Sam suspirou decepcionada, e lhe entregou suas roupas.

– Eu vou ficar, você não sabe voltar sozinha.

– Eu me viro.

– Theo… – Sam fez uma pausa angustiada. – Eu sei que você está cansada das minhas desculpas, mas eu estou realmente arrependida do que fiz com você, eu explodi e num momento de confusão achei que você era o inimigo. Não é justificável, nunca será, mas te peço perdão.

Theo vestia-se em silêncio, mas ouvia atentamente.

– Eu prometo a você nunca mais agir desta forma, mesmo que você me confesse agora, diante de mim, que é alguém enviado para dificultar minha busca, ou mesmo alguém que tem a missão de impedir que eu sobreviva, eu juro, eu não faria nada a você, eu não lhe faria mal.

– É difícil acreditar em você agora.

– Eu peço uma chance.

– Você ia atirar na minha mão… – Theo murmurou ressentida. Era a primeira vez que parecia contra argumentar de guarda baixa.

– Eu não atiraria.

– É fácil falar agora, já que não paguei para ver.

– Eu só queria te assustar, eu não atiraria.

– Você sabe que algo se quebrou aqui dentro, não sabe?

Sam deu um curto suspiro com os olhos fechados.

– Eu quero consertar.
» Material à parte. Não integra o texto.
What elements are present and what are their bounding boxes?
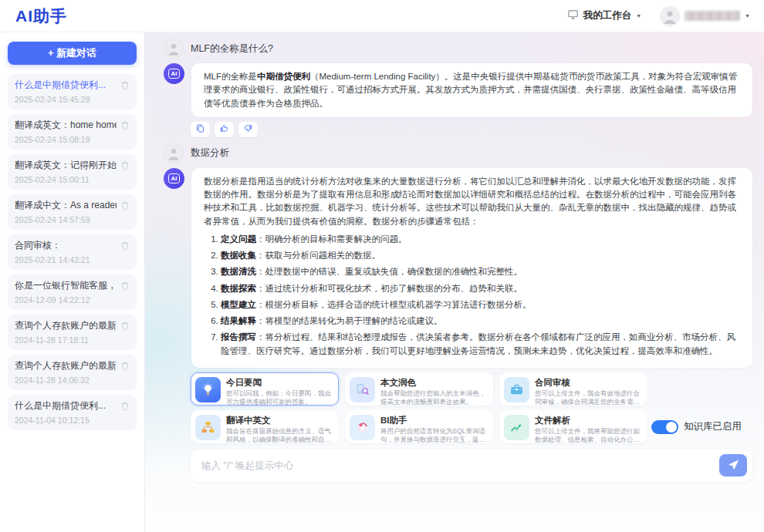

Eu quero ter tempo para consertar. Theo, escute, eu sei que você passou por tempos violentos, e que esperava encontrar paz aqui fora. Infelizmente você me encontrou, e eu estou nessa corrida desesperada, sem poder te dar a paz que você merece, sem poder te dar sensação de segurança. Além de tudo aconteceu essa avalanche na minha vida sentimental, me desestruturando, não que eu seja uma rocha ou a pessoa mais centrada da face da terra, mas nunca passei por nada parecido, estou tentando acertar.

– É um bom começo… – Theo murmurou. – Você vai cuidar da minha mão?

– Sim, venha.

Sam a colocou sentada no banco da frente do carro, sentou-se numa cadeira à sua frente, com a caixa médica ao lado.
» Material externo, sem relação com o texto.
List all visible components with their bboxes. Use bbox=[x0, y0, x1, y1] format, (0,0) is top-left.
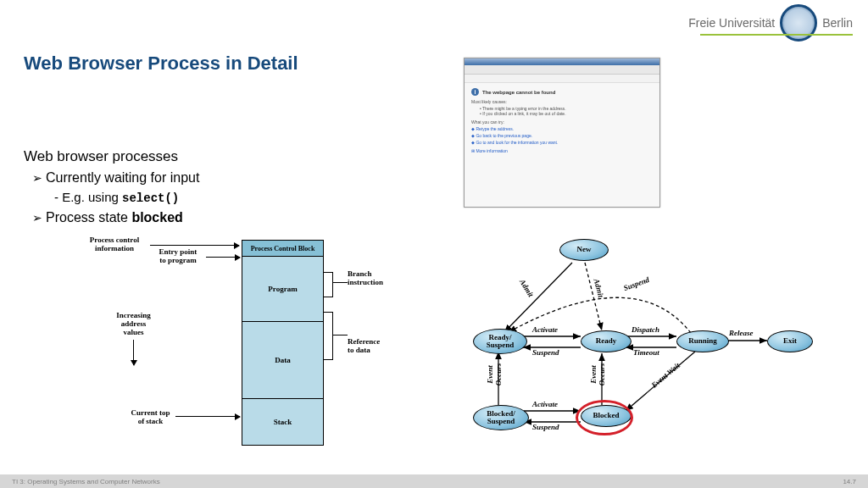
footer-bar: TI 3: Operating Systems and Computer Net… bbox=[0, 474, 868, 488]
pcb-stack: Process Control Block Program Data Stack bbox=[242, 240, 324, 446]
edge-release: Release bbox=[729, 329, 754, 337]
state-ready: Ready bbox=[581, 330, 632, 352]
page-title: Web Browser Process in Detail bbox=[24, 53, 298, 75]
bullet-waiting: Currently waiting for input bbox=[32, 168, 199, 188]
label-branch-instruction: Branch instruction bbox=[348, 270, 394, 287]
edge-suspend-1: Suspend bbox=[532, 348, 559, 357]
pcb-block-data: Data bbox=[242, 322, 323, 399]
pcb-block-stack: Stack bbox=[242, 399, 323, 445]
edge-dispatch: Dispatch bbox=[632, 325, 659, 334]
state-blocked-suspend: Blocked/ Suspend bbox=[473, 405, 529, 430]
university-name-left: Freie Universität bbox=[688, 16, 775, 30]
browser-error-title: The webpage cannot be found bbox=[482, 90, 555, 95]
state-running: Running bbox=[676, 330, 729, 352]
blocked-highlight-circle bbox=[576, 400, 633, 435]
label-process-control-info: Process control information bbox=[81, 236, 148, 253]
pcb-block-header: Process Control Block bbox=[242, 241, 323, 257]
university-logo: Freie Universität Berlin bbox=[688, 4, 853, 42]
header-underline bbox=[700, 34, 853, 36]
edge-suspend-2: Suspend bbox=[532, 423, 559, 431]
edge-activate-2: Activate bbox=[532, 400, 558, 408]
label-reference-data: Reference to data bbox=[348, 338, 394, 355]
university-name-right: Berlin bbox=[822, 16, 853, 30]
edge-activate-1: Activate bbox=[532, 325, 558, 334]
university-seal-icon bbox=[780, 4, 817, 42]
pcb-block-program: Program bbox=[242, 257, 323, 322]
footer-right: 14.7 bbox=[843, 478, 856, 485]
info-icon: i bbox=[471, 88, 479, 96]
body-heading: Web browser processes bbox=[24, 146, 199, 168]
label-increasing-address: Increasing address values bbox=[110, 312, 157, 337]
state-new: New bbox=[559, 239, 609, 261]
edge-event-occurs-2: Event Occurs bbox=[589, 363, 606, 386]
bullet-state: Process state blocked bbox=[32, 208, 199, 228]
bullet-select: E.g. using select() bbox=[54, 188, 199, 208]
state-exit: Exit bbox=[767, 330, 813, 352]
edge-event-occurs-1: Event Occurs bbox=[486, 363, 503, 386]
pcb-memory-diagram: Process control information Entry point … bbox=[81, 240, 360, 464]
content-body: Web browser processes Currently waiting … bbox=[24, 146, 199, 228]
browser-window-mock: i The webpage cannot be found Most likel… bbox=[464, 58, 660, 208]
state-ready-suspend: Ready/ Suspend bbox=[473, 329, 527, 354]
footer-left: TI 3: Operating Systems and Computer Net… bbox=[12, 478, 160, 485]
edge-timeout: Timeout bbox=[633, 348, 659, 357]
label-entry-point: Entry point to program bbox=[153, 248, 203, 265]
label-current-top-stack: Current top of stack bbox=[127, 409, 174, 426]
process-state-diagram: New Ready/ Suspend Ready Running Exit Bl… bbox=[458, 237, 822, 453]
– Vai arder um pouco. – Sam segurou sua mão com a palma virada para cima, antes de derramar o líquido antisséptico percebeu que a região do primeiro tiro começava a necrosar.

– Vá em frente.

– Ok. – Sam derramou, trazendo feições doloridas de Theo. – Eu acho que você precisa ir a um hospital, sua mão não está nada bem.

– Não temos tempo para hospital.

– Então eu vou entupir você com antibióticos e anti-inflamatórios.

– Mais?

– Não quero que você perca a mão.

– Não perderei. Passe a pomada e enrole a atadura.

– Quer hidrometa?

– Quero.

– Vou tomar um banho depois aplico em você. Até eu estou pensando em usar, minhas costas estão me matando, acho que minha coluna nunca mais será a mesma. – Sam reclamou.

– Eu vou primeiro. – Igor passou por elas, indo para a sala ao lado com sua bolsa.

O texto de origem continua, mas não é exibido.